══ Task inputs
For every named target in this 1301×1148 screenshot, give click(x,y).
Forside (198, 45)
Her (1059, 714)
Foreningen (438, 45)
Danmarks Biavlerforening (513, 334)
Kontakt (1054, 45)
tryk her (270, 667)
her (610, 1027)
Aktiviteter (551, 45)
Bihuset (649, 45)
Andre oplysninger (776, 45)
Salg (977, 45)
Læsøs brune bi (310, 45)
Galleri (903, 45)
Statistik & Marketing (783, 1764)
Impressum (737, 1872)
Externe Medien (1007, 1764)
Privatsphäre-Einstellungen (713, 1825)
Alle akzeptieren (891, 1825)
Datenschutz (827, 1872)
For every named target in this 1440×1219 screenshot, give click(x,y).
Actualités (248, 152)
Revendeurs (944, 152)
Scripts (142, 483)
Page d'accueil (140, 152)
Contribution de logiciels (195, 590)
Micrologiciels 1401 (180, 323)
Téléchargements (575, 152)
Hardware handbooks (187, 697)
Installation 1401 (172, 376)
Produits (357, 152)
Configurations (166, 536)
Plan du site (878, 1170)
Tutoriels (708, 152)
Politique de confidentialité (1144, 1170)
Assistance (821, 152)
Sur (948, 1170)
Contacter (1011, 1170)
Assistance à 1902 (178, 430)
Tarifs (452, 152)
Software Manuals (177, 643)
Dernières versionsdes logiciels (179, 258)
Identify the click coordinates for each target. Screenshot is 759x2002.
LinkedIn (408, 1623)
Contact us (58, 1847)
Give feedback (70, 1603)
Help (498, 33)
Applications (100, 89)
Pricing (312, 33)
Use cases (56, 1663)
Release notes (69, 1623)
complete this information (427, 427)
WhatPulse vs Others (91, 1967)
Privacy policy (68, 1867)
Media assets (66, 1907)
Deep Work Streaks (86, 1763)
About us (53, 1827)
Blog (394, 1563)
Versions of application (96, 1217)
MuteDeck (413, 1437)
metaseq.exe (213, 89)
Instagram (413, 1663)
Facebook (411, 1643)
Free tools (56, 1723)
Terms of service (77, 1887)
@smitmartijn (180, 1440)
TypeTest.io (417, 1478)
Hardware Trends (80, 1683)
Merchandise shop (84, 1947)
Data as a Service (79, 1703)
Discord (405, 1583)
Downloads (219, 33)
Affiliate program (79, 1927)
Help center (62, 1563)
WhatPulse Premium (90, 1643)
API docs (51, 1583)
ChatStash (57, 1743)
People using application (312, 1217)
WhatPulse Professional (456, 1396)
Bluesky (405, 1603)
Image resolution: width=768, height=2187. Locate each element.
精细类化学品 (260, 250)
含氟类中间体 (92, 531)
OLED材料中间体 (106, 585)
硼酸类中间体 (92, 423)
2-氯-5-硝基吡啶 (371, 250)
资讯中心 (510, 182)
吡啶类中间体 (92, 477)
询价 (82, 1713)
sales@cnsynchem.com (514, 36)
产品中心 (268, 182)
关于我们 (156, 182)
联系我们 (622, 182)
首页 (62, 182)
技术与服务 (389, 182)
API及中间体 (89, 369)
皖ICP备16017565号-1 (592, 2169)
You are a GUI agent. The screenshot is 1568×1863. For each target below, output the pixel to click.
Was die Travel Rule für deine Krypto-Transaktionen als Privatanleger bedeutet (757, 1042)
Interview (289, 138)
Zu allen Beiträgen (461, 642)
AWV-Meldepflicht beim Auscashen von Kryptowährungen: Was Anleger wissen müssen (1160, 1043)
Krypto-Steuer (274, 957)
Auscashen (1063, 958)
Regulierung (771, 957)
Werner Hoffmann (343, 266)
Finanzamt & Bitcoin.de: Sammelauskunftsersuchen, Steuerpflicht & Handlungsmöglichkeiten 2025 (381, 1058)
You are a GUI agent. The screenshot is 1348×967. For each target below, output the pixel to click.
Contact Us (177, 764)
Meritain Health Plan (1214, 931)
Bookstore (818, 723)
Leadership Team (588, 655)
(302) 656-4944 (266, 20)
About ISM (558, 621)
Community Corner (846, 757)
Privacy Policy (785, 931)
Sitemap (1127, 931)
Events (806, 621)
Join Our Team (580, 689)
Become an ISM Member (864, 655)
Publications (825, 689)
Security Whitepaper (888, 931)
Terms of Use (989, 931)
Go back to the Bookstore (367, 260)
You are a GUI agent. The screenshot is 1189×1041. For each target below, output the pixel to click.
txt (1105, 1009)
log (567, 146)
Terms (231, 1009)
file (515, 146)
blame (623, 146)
════
§ About this task:
With the line that has "People using application (312, 1217)" as the first and the line that has "皖ICP备16017565号-1 (592, 2169)" as the last, repeat exactly that run of lines above and no more.

§ Answer box:
People using application (312, 1217)
WhatPulse Professional (456, 1396)
Bluesky (405, 1603)
Image resolution: width=768, height=2187. Locate each element.
精细类化学品 (260, 250)
含氟类中间体 (92, 531)
OLED材料中间体 (106, 585)
硼酸类中间体 (92, 423)
2-氯-5-硝基吡啶 (371, 250)
资讯中心 (510, 182)
吡啶类中间体 (92, 477)
询价 (82, 1713)
sales@cnsynchem.com (514, 36)
产品中心 (268, 182)
关于我们 (156, 182)
联系我们 (622, 182)
首页 (62, 182)
技术与服务 (389, 182)
API及中间体 (89, 369)
皖ICP备16017565号-1 (592, 2169)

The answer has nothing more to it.